Drawing Bipartite Graphs: A Mutation-Based Approach

Given the popularity of my recent post on genetic algorithm (GA) basics and bipartite graph drawing applications, I decided to summarize another related article here. The paper, "An Experimental Comparison Between Evolutionary Algorithm and Barycenter Heuristic for the Bipartite Drawing Problem" by Zoheir Ezziane, not only presents a GA that compares favorably to the popular barycenter heuristic, but also highlights a topic that is often debated over: the need for a crossover operation in a genetic algorithm. 

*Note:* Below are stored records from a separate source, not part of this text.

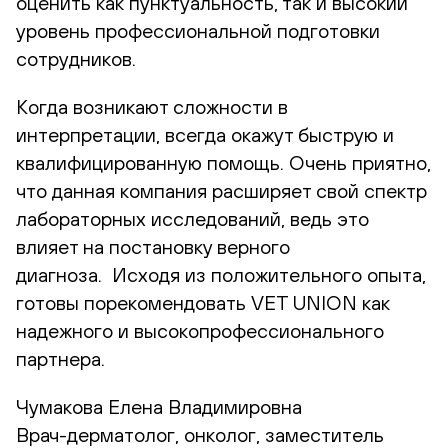
оценить как пунктуальность, так и высокий
уровень профессиональной подготовки
сотрудников.
Когда возникают сложности в
интерпретации, всегда окажут быструю и
квалифицированную помощь. Очень приятно,
что данная компания расширяет свой спектр
лабораторных исследований, ведь это
влияет на постановку верного
диагноза. Исходя из положительного опыта,
готовы порекомендовать VET UNION как
надежного и высокопрофессионального
партнера.
Чумакова Елена Владимировна
Врач-дерматолог, онколог, заместитель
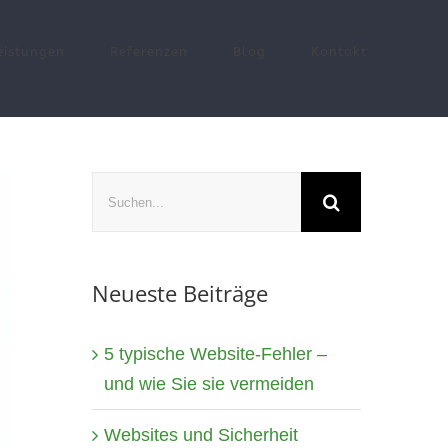
eistungen
Referenzen
Blog
Kontakt
Suche
nach:
Neueste Beiträge
5 typische Website-Fehler –
und wie Sie sie vermeiden
Websites und Sicherheit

Although genetic algorithms can greatly reduce search in the solution space for a problem, they also have the drawback of suffering from typically long computation times. The total computation time can be influenced by many different factors, such as sensitivity to GA parameters(e.g. mutation rate and population size), complexity of the evaluation function, or complexity of the crossover operation. Zoheir makes the same point in his paper. Based on experimental results on bipartite graphs from other papers (listed below), he designs a purely mutation-based GA for bipartite graph drawing (i.e. it has no crossover operation). Unlike the GA from my previous post which fixes the nodes of one of the layers and permutes those of the other, this algorithm rearranges nodes in both layers of the bipartite graph. The algorithm also differs from that described previously in that it does not require the two vertex subsets to be of equal size. 

Thus, assume that we are given a bipartite graph G with vertex sets 1 and 2 of sizes n1 and n2 respectively. The components of Zoheir's genetic algorithm are as follows: 

1. Chromosome representation: Each bipartite graph drawing is represented by two arrays of sizes n1 and n2. These hold the vertices of sets 1 and 2 respectively, and 

2. Evaluation function: The fitness of an individual is equal to the number of edge crossings in the graph drawing induced by its ordering of vertices in layers 1 and 2. 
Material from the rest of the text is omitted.